Activities Concentrated in Competitive Markets
Following disposal of the upstream oil and gas assets and margin erosion of conventional generation, an increasing proportion of RWE's earnings is coming from regulated businesses, including electricity, gas and water networks or renewables. The latter benefits from feed-in-tariffs/other support mechanisms (quasi-regulated activities). Overall, business risk is improving, although the group remains concentrated in difficult continental European markets. We view RWE's business profile as weaker than most large European utilities.

Continued Investment Discipline
The offshore windfarms Gywnt y Mor and Nordsee Ost were commissioned in 1H15 and the hard-coal power plant in Eemshaven in the Netherlands will start operations later in 2015. Thereafter, RWE has guided towards capex of EUR2bn, focusing on maintenance of existing assets and selected growth projects with solid earnings and return visibility. Fitch has included in its forecast capital expenditure of EUR2bn for 2016 and EUR2.5bn for 2017 and 2018.

KEY ASSUMPTIONS

Fitch's key assumptions within the rating case for RWE include:
- Germany electricity forward price of EUR32/MWh and clean dark spread of around EUR3.00-3.50/MWh
- Utilisation of provisions and negative cash-flow items not represented in EBITDA to increase to around EUR1bn (outflows) per annum over the medium-term
- FFO in 2015 and 2016 to be broadly similar to last year and to increase to EUR3.5bn thereafter
- Low to mid-triple-digit million working capital outflows each year
- Capital expenditure in line with group guidance, but to increase to EUR2.5bn in the medium-term
- Positive free cash flow of about EUR250m per year on average from 2016 onwards

RATING SENSITIVITIES

Positive: Future developments that may lead to a stabilisation of the ratings include:
- A visible improvement of forecast financial metrics with lease- and nuclear-adjusted FFO net leverage below 4.0x and corresponding fixed charge cover above 4.0x.
- The German Constitutional Court rendering the nuclear fuel tax as unconstitutional, with funds being returned to the nuclear operators.
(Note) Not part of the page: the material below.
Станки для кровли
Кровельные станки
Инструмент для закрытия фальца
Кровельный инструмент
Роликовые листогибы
Negative: Future developments that may lead to negative rating action include:
- Lease- and nuclear-adjusted FFO net leverage above 4.0x and corresponding fixed charge cover below 4x on a sustained basis.
- Increasing carbon costs with impact on RWE's conventional generation segment; the group has a very high carbon footprint.
- Other elements of energy market reform in Germany (or possibly in other countries) creating additional costs that cannot be passed on to consumers.
- Establishing a public nuclear fund, depending on associated valuation of obligations and or timing of funding requirements.
- Corporate activity or less restraint on capital expenditure.
- Weak financial results resulting in negative free cash flow beyond 2015.
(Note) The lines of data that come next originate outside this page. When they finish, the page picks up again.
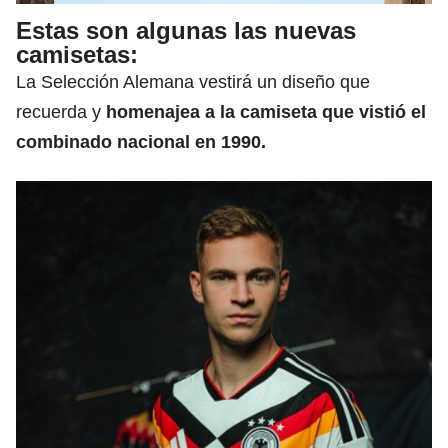
Estas son algunas las nuevas
camisetas:
La Selección Alemana vestirá un diseño que
recuerda y
homenajea a la camiseta que vistió el
combinado nacional en 1990.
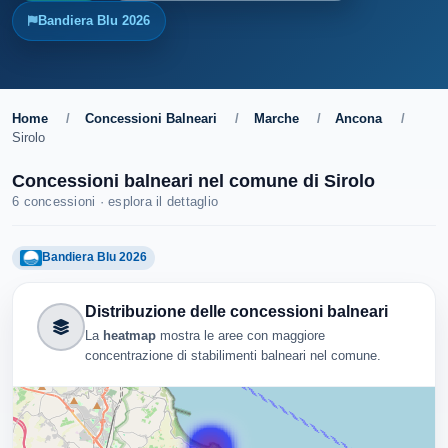
Bandiera Blu 2026
Home
/
Concessioni Balneari
/
Marche
/
Ancona
/
Sirolo
Concessioni balneari nel comune di Sirolo
6 concessioni · esplora il dettaglio
Bandiera Blu 2026
Distribuzione delle concessioni balneari
La
heatmap
mostra le aree con maggiore
concentrazione di stabilimenti balneari nel comune.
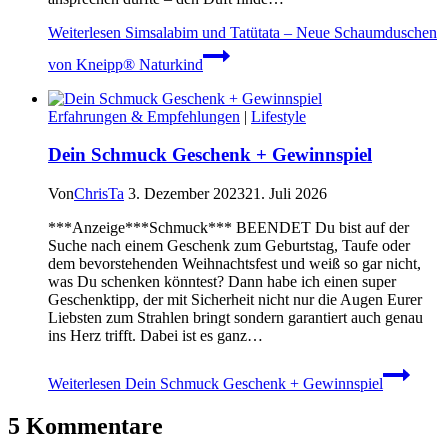
Weiterlesen
Simsalabim und Tatütata – Neue Schaumduschen
von Kneipp® Naturkind
Erfahrungen & Empfehlungen
|
Lifestyle
Dein Schmuck Geschenk + Gewinnspiel
Von
ChrisTa
3. Dezember 2023
21. Juli 2026
***Anzeige***Schmuck*** BEENDET Du bist auf der
Suche nach einem Geschenk zum Geburtstag, Taufe oder
dem bevorstehenden Weihnachtsfest und weiß so gar nicht,
was Du schenken könntest? Dann habe ich einen super
Geschenktipp, der mit Sicherheit nicht nur die Augen Eurer
Liebsten zum Strahlen bringt sondern garantiert auch genau
ins Herz trifft. Dabei ist es ganz…
Weiterlesen
Dein Schmuck Geschenk + Gewinnspiel
5 Kommentare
The rating sensitivities highlight that downside risks dominate. Fitch will take negative rating action as and when government policies reinforce any of these negative rating sensitivities.

LIQUIDITY AND DEBT STRUCTURE

RWE's liquidity remains strong. As of 31 March 2015, the group held EUR3.3bn of cash and cash equivalents, EUR6.2bn of short-term securities (after deducting around EUR600m for restricted holdings, an estimate reflecting historical levels; the precise amount was not disclosed for March 2015) and EUR4bn of committed, undrawn revolving credit facilities with maturity in March 2020. Additionally, RWE raised EUR1.25bn of hybrid capital in two tranches on 21 April 2015.

The group has short-term maturities of EUR1.8bn and is expected to call its EUR1.75bn hybrid in September 2015. Considering that management aims to be free cash flow-positive from 2016, the current funding position should comfortably see the group into 2018.